***** Stored data

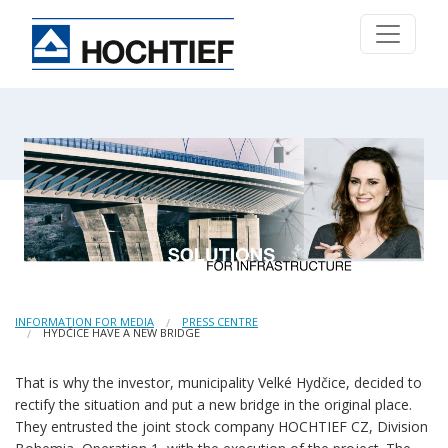
INFORMATION FOR MEDIA
PRESS CENTRE
HYDČICE HAVE A NEW BRIDGE
That is why the investor, municipality Velké Hydčice, decided to
rectify the situation and put a new bridge in the original place.
They entrusted the joint stock company HOCHTIEF CZ, Division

**********

Exercise objective - Write out the data above in full and exactly, but not the pictures.

Response to this task -
INFORMATION FOR MEDIA
PRESS CENTRE
HYDČICE HAVE A NEW BRIDGE
That is why the investor, municipality Velké Hydčice, decided to
rectify the situation and put a new bridge in the original place.
They entrusted the joint stock company HOCHTIEF CZ, Division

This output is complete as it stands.